What the exercise asks
Whenever a line in the material below contains "Peretasan", copy that line.
☆ ☆ ☆ ☆ ☆
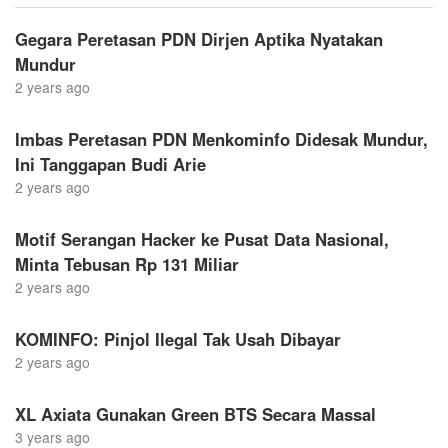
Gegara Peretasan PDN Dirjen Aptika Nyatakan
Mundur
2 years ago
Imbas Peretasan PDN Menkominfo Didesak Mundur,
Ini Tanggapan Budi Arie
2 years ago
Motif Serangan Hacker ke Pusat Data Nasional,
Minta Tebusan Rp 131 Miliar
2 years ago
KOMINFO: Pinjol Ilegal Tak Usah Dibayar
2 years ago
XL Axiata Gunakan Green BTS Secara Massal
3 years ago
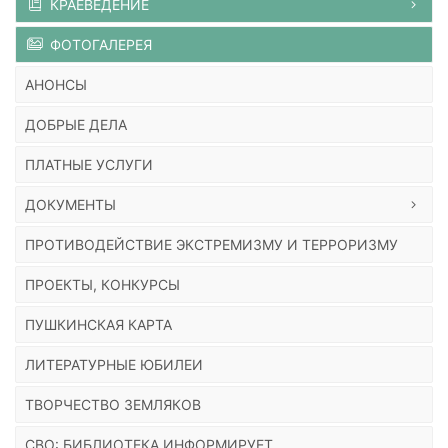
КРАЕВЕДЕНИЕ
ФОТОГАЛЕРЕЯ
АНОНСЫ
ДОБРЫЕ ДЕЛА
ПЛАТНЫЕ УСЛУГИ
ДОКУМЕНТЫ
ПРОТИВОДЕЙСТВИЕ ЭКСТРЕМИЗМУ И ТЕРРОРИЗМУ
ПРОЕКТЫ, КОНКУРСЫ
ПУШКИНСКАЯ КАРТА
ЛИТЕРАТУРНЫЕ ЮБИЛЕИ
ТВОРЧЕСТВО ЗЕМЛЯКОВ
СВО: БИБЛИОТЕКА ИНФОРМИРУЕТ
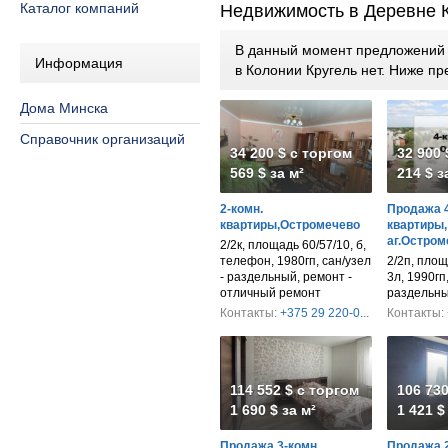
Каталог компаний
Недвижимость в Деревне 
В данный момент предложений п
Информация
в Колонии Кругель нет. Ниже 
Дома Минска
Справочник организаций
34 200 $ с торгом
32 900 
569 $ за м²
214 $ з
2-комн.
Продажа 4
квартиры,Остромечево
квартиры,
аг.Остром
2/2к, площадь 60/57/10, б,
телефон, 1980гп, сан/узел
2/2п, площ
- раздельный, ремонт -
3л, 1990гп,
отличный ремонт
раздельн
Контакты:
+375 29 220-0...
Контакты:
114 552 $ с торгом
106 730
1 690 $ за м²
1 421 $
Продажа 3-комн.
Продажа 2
☆ ☆ ☆ ☆ ☆
Response area
Gegara Peretasan PDN Dirjen Aptika Nyatakan
Imbas Peretasan PDN Menkominfo Didesak Mundur,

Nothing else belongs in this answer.